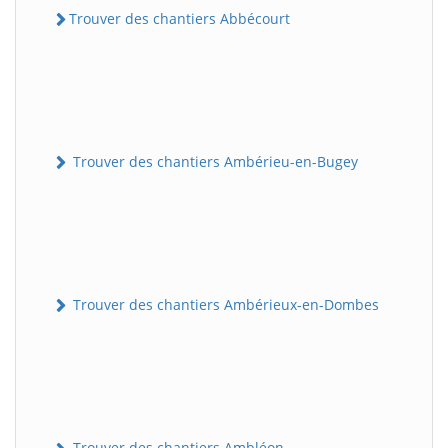
Trouver des chantiers Abbécourt
Trouver des chantiers Ambérieu-en-Bugey
Trouver des chantiers Ambérieux-en-Dombes
Trouver des chantiers Ambléon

» TASK TO CARRY OUT
Any picture in the material is to be left out, and everything else is to be retyped as is.

» RESULT BELOW
Trouver des chantiers Abbécourt
Trouver des chantiers Ambérieu-en-Bugey
Trouver des chantiers Ambérieux-en-Dombes
Trouver des chantiers Ambléon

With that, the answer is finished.